- [EXERCISE AIM]
The expected answer is a copy of every line in the listing that has the word "Инструменты".

- [INPUT DATA]

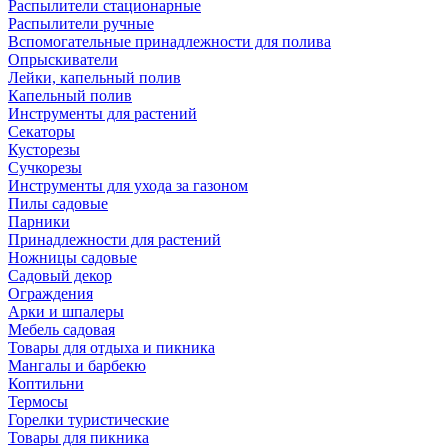
Распылители стационарные
Распылители ручные
Вспомогательные принадлежности для полива
Опрыскиватели
Лейки, капельный полив
Капельный полив
Инструменты для растений
Секаторы
Кусторезы
Сучкорезы
Инструменты для ухода за газоном
Пилы садовые
Парники
Принадлежности для растений
Ножницы садовые
Садовый декор
Ограждения
Арки и шпалеры
Мебель садовая
Товары для отдыха и пикника
Мангалы и барбекю
Коптильни
Термосы
Горелки туристические
Товары для пикника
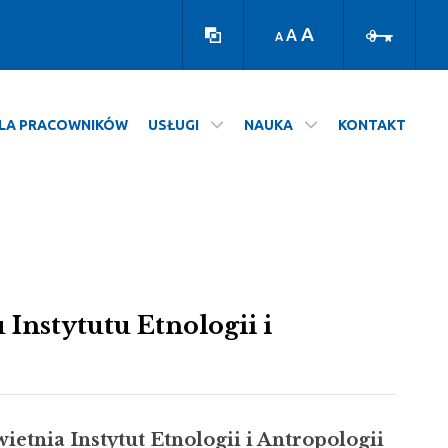
Wersja
Zaloguj
kontrastowa
A
A
A
LA PRACOWNIKÓW
USŁUGI
NAUKA
KONTAKT
Instytutu Etnologii i
ietnia Instytut Etnologii i Antropologii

- [ANSWER SECTION]
Инструменты для растений
Инструменты для ухода за газоном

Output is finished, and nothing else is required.